──────── Exercise materials
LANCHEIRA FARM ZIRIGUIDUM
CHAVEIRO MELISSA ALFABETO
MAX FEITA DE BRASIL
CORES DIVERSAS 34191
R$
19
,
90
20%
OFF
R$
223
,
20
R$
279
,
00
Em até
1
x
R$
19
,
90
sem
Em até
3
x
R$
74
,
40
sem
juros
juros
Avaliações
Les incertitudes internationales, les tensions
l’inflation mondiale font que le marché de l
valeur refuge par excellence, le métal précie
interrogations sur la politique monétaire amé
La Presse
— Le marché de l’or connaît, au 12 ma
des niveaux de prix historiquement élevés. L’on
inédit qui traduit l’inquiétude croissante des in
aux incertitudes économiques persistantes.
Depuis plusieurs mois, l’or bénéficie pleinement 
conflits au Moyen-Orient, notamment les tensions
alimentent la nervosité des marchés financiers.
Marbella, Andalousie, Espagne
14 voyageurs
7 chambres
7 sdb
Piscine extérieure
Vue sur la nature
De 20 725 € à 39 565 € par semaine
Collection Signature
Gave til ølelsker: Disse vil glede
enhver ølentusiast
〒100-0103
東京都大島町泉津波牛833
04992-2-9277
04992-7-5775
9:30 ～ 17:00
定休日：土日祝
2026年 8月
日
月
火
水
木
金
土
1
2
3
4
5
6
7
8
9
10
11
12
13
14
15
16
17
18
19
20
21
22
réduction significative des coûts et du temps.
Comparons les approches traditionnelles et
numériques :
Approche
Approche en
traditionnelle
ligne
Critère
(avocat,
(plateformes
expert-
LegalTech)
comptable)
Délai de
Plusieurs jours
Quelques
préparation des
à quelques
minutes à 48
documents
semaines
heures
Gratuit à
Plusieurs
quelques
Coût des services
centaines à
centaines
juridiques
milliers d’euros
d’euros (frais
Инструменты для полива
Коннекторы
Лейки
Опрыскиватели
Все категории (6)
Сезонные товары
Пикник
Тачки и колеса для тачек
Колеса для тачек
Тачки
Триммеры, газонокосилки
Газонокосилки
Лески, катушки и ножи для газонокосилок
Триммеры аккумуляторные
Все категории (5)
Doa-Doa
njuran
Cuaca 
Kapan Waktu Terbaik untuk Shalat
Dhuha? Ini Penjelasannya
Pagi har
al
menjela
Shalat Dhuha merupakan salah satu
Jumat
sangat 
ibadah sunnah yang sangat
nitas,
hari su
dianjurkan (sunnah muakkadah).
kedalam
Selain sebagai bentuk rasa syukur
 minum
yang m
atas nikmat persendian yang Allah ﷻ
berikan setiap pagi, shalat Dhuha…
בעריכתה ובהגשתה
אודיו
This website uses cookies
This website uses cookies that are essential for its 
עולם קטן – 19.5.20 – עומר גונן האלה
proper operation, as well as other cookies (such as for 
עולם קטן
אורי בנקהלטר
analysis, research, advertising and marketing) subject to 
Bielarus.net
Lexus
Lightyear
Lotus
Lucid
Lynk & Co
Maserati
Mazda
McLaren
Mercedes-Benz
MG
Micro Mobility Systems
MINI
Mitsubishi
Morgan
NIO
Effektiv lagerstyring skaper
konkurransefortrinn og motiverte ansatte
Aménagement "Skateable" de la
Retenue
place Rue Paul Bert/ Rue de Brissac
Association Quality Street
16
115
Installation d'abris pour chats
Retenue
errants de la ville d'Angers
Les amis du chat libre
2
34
────────────────
- [Your assignment]: Each of the lines above must appear again, unchanged.

- [Finished exercise]:
LANCHEIRA FARM ZIRIGUIDUM
CHAVEIRO MELISSA ALFABETO
MAX FEITA DE BRASIL
CORES DIVERSAS 34191
R$
19
,
90
20%
OFF
R$
223
,
20
R$
279
,
00
Em até
1
x
R$
19
,
90
sem
Em até
3
x
R$
74
,
40
sem
juros
juros
Avaliações
Les incertitudes internationales, les tensions
l’inflation mondiale font que le marché de l
valeur refuge par excellence, le métal précie
interrogations sur la politique monétaire amé
La Presse
— Le marché de l’or connaît, au 12 ma
des niveaux de prix historiquement élevés. L’on
inédit qui traduit l’inquiétude croissante des in
aux incertitudes économiques persistantes.
Depuis plusieurs mois, l’or bénéficie pleinement 
conflits au Moyen-Orient, notamment les tensions
alimentent la nervosité des marchés financiers.
Marbella, Andalousie, Espagne
14 voyageurs
7 chambres
7 sdb
Piscine extérieure
Vue sur la nature
De 20 725 € à 39 565 € par semaine
Collection Signature
Gave til ølelsker: Disse vil glede
enhver ølentusiast
〒100-0103
東京都大島町泉津波牛833
04992-2-9277
04992-7-5775
9:30 ～ 17:00
定休日：土日祝
2026年 8月
日
月
火
水
木
金
土
1
2
3
4
5
6
7
8
9
10
11
12
13
14
15
16
17
18
19
20
21
22
réduction significative des coûts et du temps.
Comparons les approches traditionnelles et
numériques :
Approche
Approche en
traditionnelle
ligne
Critère
(avocat,
(plateformes
expert-
LegalTech)
comptable)
Délai de
Plusieurs jours
Quelques
préparation des
à quelques
minutes à 48
documents
semaines
heures
Gratuit à
Plusieurs
quelques
Coût des services
centaines à
centaines
juridiques
milliers d’euros
d’euros (frais
Инструменты для полива
Коннекторы
Лейки
Опрыскиватели
Все категории (6)
Сезонные товары
Пикник
Тачки и колеса для тачек
Колеса для тачек
Тачки
Триммеры, газонокосилки
Газонокосилки
Лески, катушки и ножи для газонокосилок
Триммеры аккумуляторные
Все категории (5)
Doa-Doa
njuran
Cuaca 
Kapan Waktu Terbaik untuk Shalat
Dhuha? Ini Penjelasannya
Pagi har
al
menjela
Shalat Dhuha merupakan salah satu
Jumat
sangat 
ibadah sunnah yang sangat
nitas,
hari su
dianjurkan (sunnah muakkadah).
kedalam
Selain sebagai bentuk rasa syukur
 minum
yang m
atas nikmat persendian yang Allah ﷻ
berikan setiap pagi, shalat Dhuha…
בעריכתה ובהגשתה
אודיו
This website uses cookies
This website uses cookies that are essential for its 
עולם קטן – 19.5.20 – עומר גונן האלה
proper operation, as well as other cookies (such as for 
עולם קטן
אורי בנקהלטר
analysis, research, advertising and marketing) subject to 
Bielarus.net
Lexus
Lightyear
Lotus
Lucid
Lynk & Co
Maserati
Mazda
McLaren
Mercedes-Benz
MG
Micro Mobility Systems
MINI
Mitsubishi
Morgan
NIO
Effektiv lagerstyring skaper
konkurransefortrinn og motiverte ansatte
Aménagement "Skateable" de la
Retenue
place Rue Paul Bert/ Rue de Brissac
Association Quality Street
16
115
Installation d'abris pour chats
Retenue
errants de la ville d'Angers
Les amis du chat libre
2
34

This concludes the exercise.